Collect Apache Kafka metrics by using managed service for Prometheus

Apache Kafka is an open-source, distributed event-streaming platform used by high-performance data pipelines, streaming analytics, data integration, and mission-critical applications.

This article describes how to configure the Azure Monitor managed service for Prometheus feature with Azure Kubernetes Service (AKS) and Azure Arc-enabled Kubernetes to monitor Kafka clusters by scraping Prometheus metrics.

Prerequisites

Install the Kafka Exporter

Install the Prometheus Kafka Exporter by using the Helm chart:

helm install azmon-kafka-exporter --namespace=azmon-kafka-exporter --create-namespace --version 2.10.0 prometheus-community/prometheus-kafka-exporter --set kafkaServer="{kafka-server.namespace.svc:9092,.....}" --set prometheus.serviceMonitor.enabled=true --set prometheus.serviceMonitor.apiVersion=azmonitoring.coreos.com/v1

You can configure the Kafka Exporter Helm chart with values. Specify the right server addresses where the Kafka servers can be reached. Set the server addresses by using the argument kafkaServer.

Note

A managed Prometheus service/pod monitor configuration with Helm chart installation is supported only with the Helm chart version 2.10.0 or later. If you want to configure any other service or pod monitors, follow these instructions.

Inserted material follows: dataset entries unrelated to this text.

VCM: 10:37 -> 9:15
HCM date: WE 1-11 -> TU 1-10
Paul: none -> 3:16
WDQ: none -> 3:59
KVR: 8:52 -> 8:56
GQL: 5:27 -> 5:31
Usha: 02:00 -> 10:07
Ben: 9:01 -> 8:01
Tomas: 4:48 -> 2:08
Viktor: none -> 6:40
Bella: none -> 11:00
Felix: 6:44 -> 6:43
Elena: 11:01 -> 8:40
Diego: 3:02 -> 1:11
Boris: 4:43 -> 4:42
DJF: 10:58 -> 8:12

Import the Grafana dashboard

To import the Grafana dashboard (ID 7589) in the Kafka Exporter by using the ID or JSON, follow the instructions in Import a dashboard from Grafana Labs.

Deploy rules

  1. Download the template file and the parameter file for alerting rules.

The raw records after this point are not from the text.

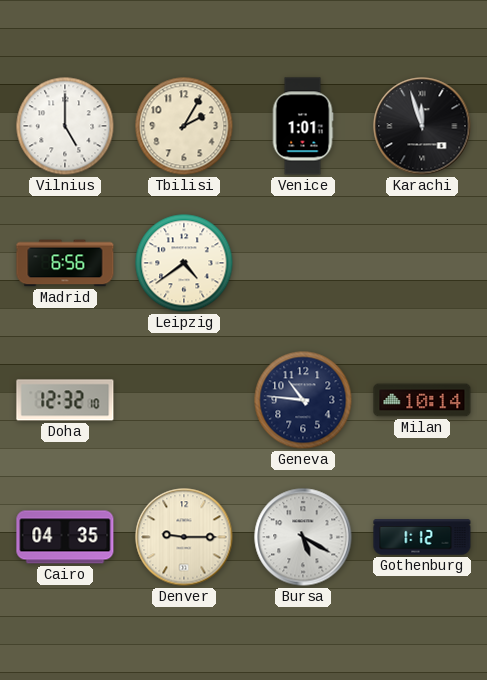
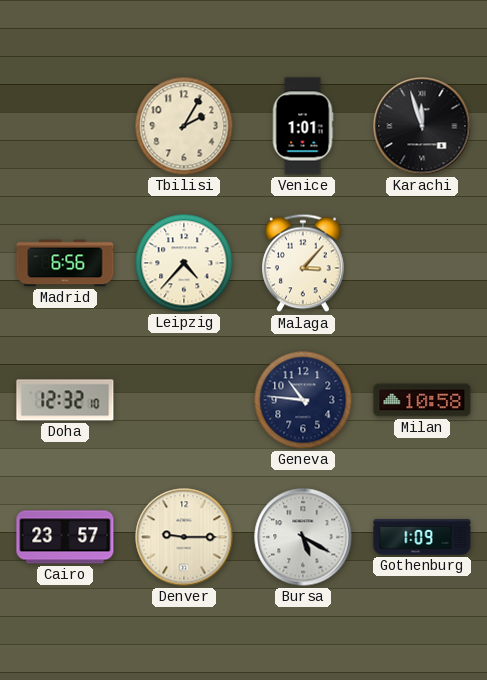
Vilnius: 5:00 -> none
Leipzig: 4:39 -> 4:37
Malaga: none -> 3:07
Milan: 10:14 -> 10:58
Cairo: 04:35 -> 23:57
Gothenburg: 1:12 -> 1:09
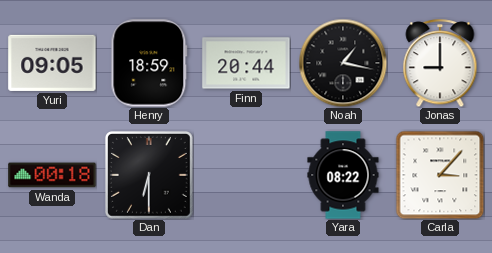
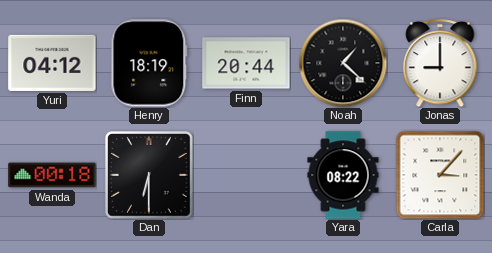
Yuri: 09:05 -> 04:12
Henry: 18:59 -> 18:19
Noah: 1:17 -> 1:22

  2. Edit the following values in the parameter file.

    Parameter Value
    azureMonitorWorkspace Resource ID for the Azure Monitor workspace. Retrieve it from JSON view on the Overview page for the Azure Monitor workspace.
    location Location of the Azure Monitor workspace. Retrieve it from JSON view on the Overview page for the Azure Monitor workspace.
    clusterName Name of the AKS or Azure Arc-enabled Kubernetes cluster. Retrieve it from JSON view on the Overview page for the cluster.
    actionGroupId Resource ID for the alert action group. Retrieve it from JSON view on the Overview page for the action group. Learn more about action groups.
  3. Deploy the template by using any standard method for installing Azure Resource Manager templates. For guidance, see Resource Manager template samples for Azure Monitor.

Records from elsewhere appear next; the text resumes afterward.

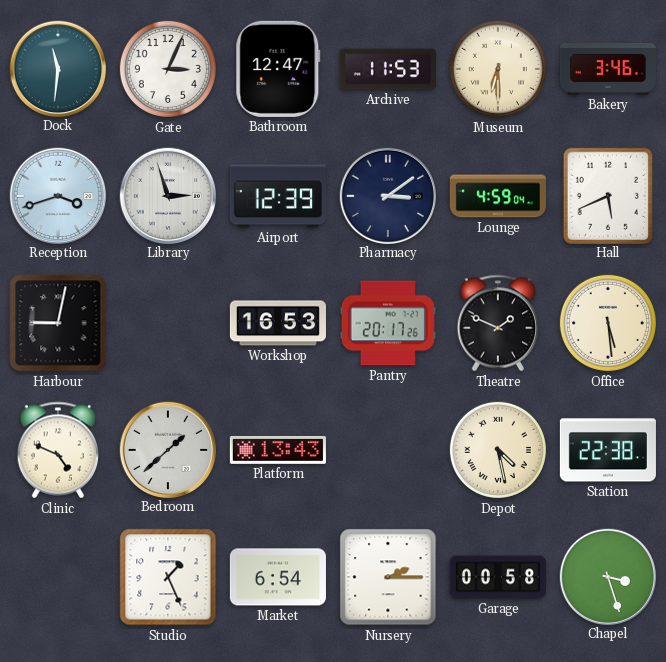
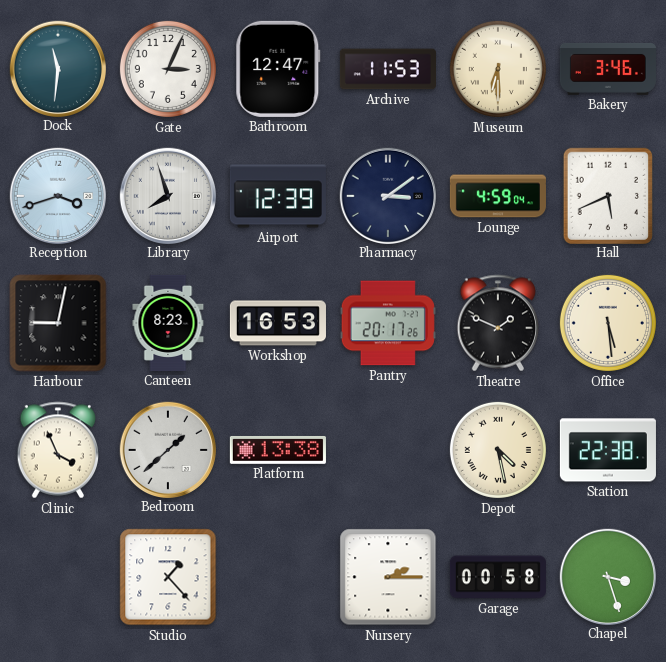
Library: 2:57 -> 7:57
Canteen: none -> 8:23
Clinic: 4:49 -> 3:56
Platform: 13:43 -> 13:38
Studio: 1:26 -> 1:23
Market: 6:54 -> none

  4. After you deploy the template, you can view the rules in the Azure portal, as described in View Prometheus rule groups. Review the alert thresholds to make sure that they suit your cluster and workloads. Update the thresholds accordingly.

    Note

    The rules aren't scoped to a cluster. If you want to scope the rules to a specific cluster, see Limiting rules to a specific cluster.

You can learn more about Prometheus alerts. If you want to use any other open-source Prometheus alerting/recording rules, use az-prom-rules-converter to create the Azure-equivalent Prometheus rules.

Get more JMX Exporter metrics by using Strimzi

If you're using the Strimzi operator for deploying the Kafka clusters, deploy the pod monitors to get more JMX Exporter metrics.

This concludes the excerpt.